Thanks for the feedback. For the one-time server enrollment process, would you be more comfortable having us set up a limited account using a script we provide? We were thinking that there's not necessarily a whole lot of difference between a user who has useradd permissions and a user with root permissions.
Also, we set up Bastio so that we don't have unattended access to your servers. We keep everything encrypted until the moment when we need the keys for account provisioning or keypair deployment.
I'm not sure I'd even go that far. A set of commands showing how to lock down account permissions would work just as well, while allowing me to remain in control. That is a good point though, as Bastio would be able to create unrestricted administrative users anyway.
Where are your encryption keys stored in relation to our connection data?
There are multiple layers of encryption and the keys are distributed in such a way that the client must login and provide the data facet we store in the browser. The combination of this and other data facets provides the combination that unlocks the private key we use to conduct deployments.
with a catchy domain like bastio, perhaps you should try pivot into doing something actually more useful like bastion host as a service w/ 2-factor openvpn authentication.
We were originally going to create a bastion but got some early feedback that server admins wanted user management, and a bastion as a side feature. We've got two-factor auth right now. Would you use a bastion + user management, or if not, what's your need for the bastion besides the need for a solid, secure, locked-down entry point?
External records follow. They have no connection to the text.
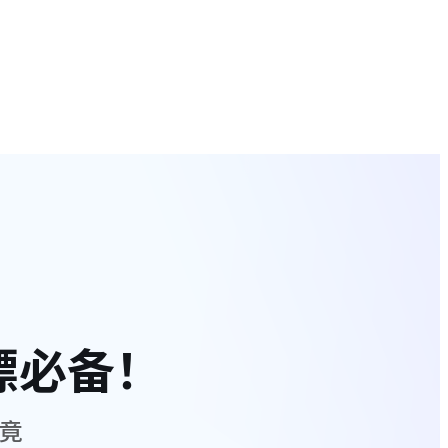
白嫖必备！
究竟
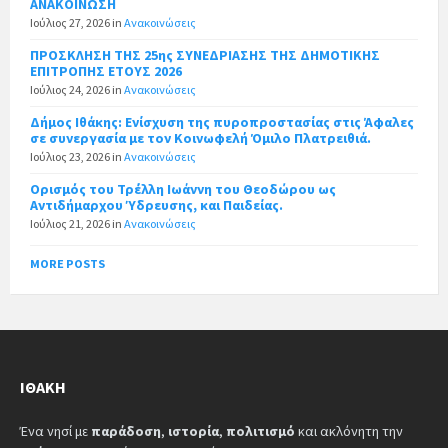
ΑΝΑΚΟΙΝΩΣΗ
Ιούλιος 27, 2026
in
Ανακοινώσεις
ΠΡΟΣΚΛΗΣΗ ΤΗΣ 25ης ΣΥΝΕΔΡΙΑΣΗΣ ΤΗΣ ΔΗΜΟΤΙΚΗΣ
ΕΠΙΤΡΟΠΗΣ ΕΤΟΥΣ 2026
Ιούλιος 24, 2026
in
Ανακοινώσεις
Δήμος Ιθάκης: Ενίσχυση της πυροπροστασίας στις Άφαλες
σε συνεργασία με τον Κοινωφελή Όμιλο Πλατρειθιά.
Ιούλιος 23, 2026
in
Ανακοινώσεις
Ορισμός του Τρέλλη Ιωάννη του Θεοδώρου ως
Αντιδήμαρχου Ύδρευσης, και Παιδείας.
Ιούλιος 21, 2026
in
Ανακοινώσεις
MORE POSTS
ΙΘΆΚΗ
Ένα νησί με
παράδοση
,
ιστορία
,
πολιτισμό
και ακλόνητη την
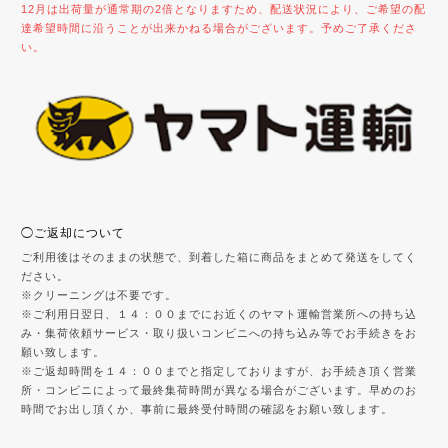
12月は出荷量が通常期の2倍となりますため、配送状況により、ご希望の配
達希望時間に沿うことが出来かねる場合がございます。予めご了承くださ
い。
◯ご返却について
ご利用後はそのままの状態で、到着した箱に商品をまとめて発送をしてく
ださい。
※クリーニングは不要です。
※ご利用日翌日、１４：００までにお近くのヤマト運輸営業所への持ち込
み・集荷依頼サービス・取り扱いコンビニへの持ち込み等でお手続きをお
願い致します。
※ご返却時間を１４：００までと指定しておりますが、お手続き頂く営業
所・コンビニによって最終集荷時間が異なる場合がございます。早めのお
時間でお出し頂くか、事前に最終受付時間の確認をお願い致します。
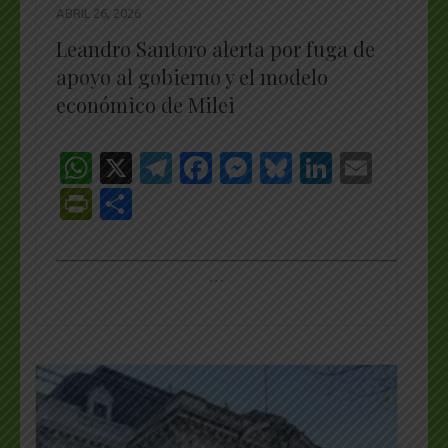
ABRIL 26, 2026
Leandro Santoro alerta por fuga de
apoyo al gobierno y el modelo
económico de Milei
WhatsApp
X
Telegram
Facebook
Messenger
Bluesky
LinkedI
Emai
PrintFriendly
Share
_________________________________________________
…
to be honest, it'd have to be coupled w/ ec2 or some other cloud providers, that presets proper deployments with firewall/authentications. that'll be then something i'll definitely be interested in.
1. It's a huge security no-no. Much better would be having users run a daemon that polls for updates. At least that could probably be done while maintaining some semblance of security.
2. Admins don't need help with this, not really. Any competent admin will run Puppet (or Chef, or LDAP), which makes this stuff the most trivial thing you do.
I'd recommend a quick pivot (like let people run it themselves against their own servers) or just abort mission and chalk it up as a learning experience.